Other People’s Lives
by Chris Hutchinson
London, ON: Brick Books, 2009
125 pp. $19.00
Tying these poems together is difficult, because Hutchinson is a difficult poet. Nevertheless, he is, like his reader, often in search of an evasive centre. Although “each of us” desires such order (48), this centre seems unattainable. Rather than any centripetal force, Hutchinson instead celebrates fleeting “moments, not monuments” (50)—here he seems to be alluding to John Newlove’s 1965 poem, “Then, If I Cease Desiring.” The allusion is appropriate, since this collection is very much about desires and their connection to time and space: “Signs stopped. Whatever it was they were / thinking moved us, traceries of smoke rising / from the lips of the jackhammer squads” (38). Like the line itself, the semiotic act abruptly stops and thus meaning is left suspended; elsewhere, he describes this process as a “semantic shuffle” (35). Yet as semiosis stops, we move: tangibility shatters and we (or our thoughts?) evolve into something as indistinct as smoke. Hutchinson’s diction is always this precise (in this passage, I find the ambiguity of “they” striking) and his lineation always this exact (here the enjambment and caesura is particularly noteworthy). The lines signal the fragility of both language and tactility; as these things bind individuals, their “stopping” is certainly troubling. Therein lies an aspect of the poet’s desire: to move things when they stop and stop things when they move.

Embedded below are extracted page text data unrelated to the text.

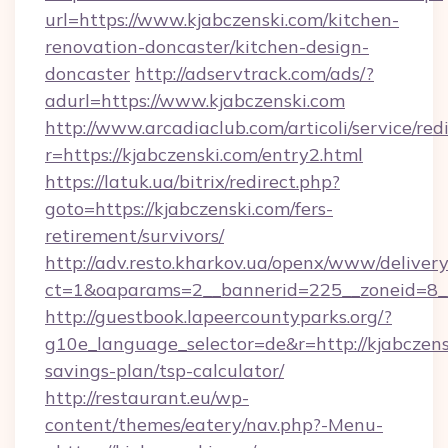
url=https://www.kjabczenski.com/kitchen-
renovation-doncaster/kitchen-design-
doncaster
http://adservtrack.com/ads/?
adurl=https://www.kjabczenski.com
http://www.arcadiaclub.com/articoli/service/red
r=https://kjabczenski.com/entry2.html
https://latuk.ua/bitrix/redirect.php?
goto=https://kjabczenski.com/fers-
retirement/survivors/
http://adv.resto.kharkov.ua/openx/www/delivery
ct=1&oaparams=2__bannerid=225__zoneid=8__
http://guestbook.lapeercountyparks.org/?
g10e_language_selector=de&r=http://kjabczensk
savings-plan/tsp-calculator/
http://restaurant.eu/wp-
content/themes/eatery/nav.php?-Menu-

Despite Hutchinson’s obvious skill, one finds his use of similes exhausting. Frequently, this overused technique makes his writing seem hollow: “It’s what makes me nostalgic / for my other life, the isolate Canadian one / in which I once dissolved / like a cube of sugar inside / a glass of flaming absinthe” (57). The persona’s longing for his “other life” is an example of Hutchinson’s fascinating fragmentation of singular lives, the self now made other. The inorganic crutch of the simile, however, pervades the collection: “like a kite” (49), “It appears as if underground” (61), “like a trap door” (73), “as if history were finally / tired of coming ‘round” (104) are only a few examples.

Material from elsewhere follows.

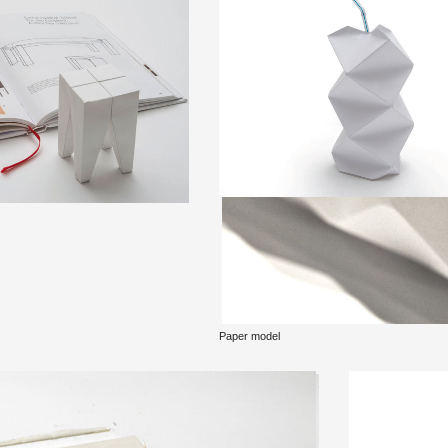
Paper model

In this regard, Hutchinson’s poetic is at its best when it is assertive, as in “Crossover III”: “Yes, I am my own / poverty and, love, / you are your own” (53). Again, the poet’s lineation is so precise, his oscillation between the first and second person so keen, and his use of caesurae so adept that one wonders why he relies on so many weak and wordy similes. Nevertheless, the merit of Hutchinson’s volume is the combination of its quickness, its difficulty, and its depth. In summing up his poetic, one recalls his depiction of love in “Up Above”: “a small, reckless disclosure, / quick as a wink’s invitation / of risk and possibility. / Believe me when I say that / every love story hinges on such a moment” (73). And every poem, too.

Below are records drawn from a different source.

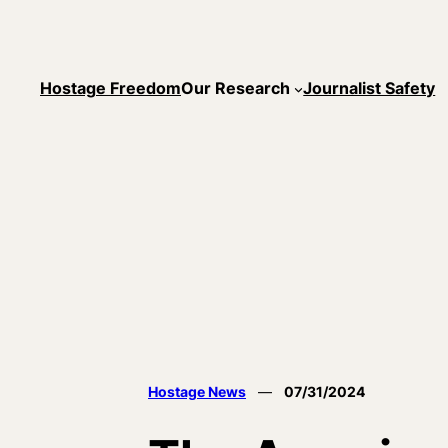
Skip
to
content
Hostage Freedom
Our Research
Journalist Safety
Hostage News
—
07/31/2024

J.A. Weingarten is a Ph.D. student studying English Literature at McGill University and Doctoral Fellow with McGill’s Institute for the Study of Canada. Currently he is working on modernist representations of history in the poetry of John Newlove, Al Purdy, Don Gutteridge, and Dorothy Livesay. While completing his M.A. at McGill (2007/2008), he made guest appearances as a poetry critic on "The Wednesday Morning After" on CKUT 90.3. His M.A. degree culminated with his final research project entitled "'You Know I Can't Talk When All That Goes On': Modern Noise and Poetic Vocality in John Newlove's Poetry."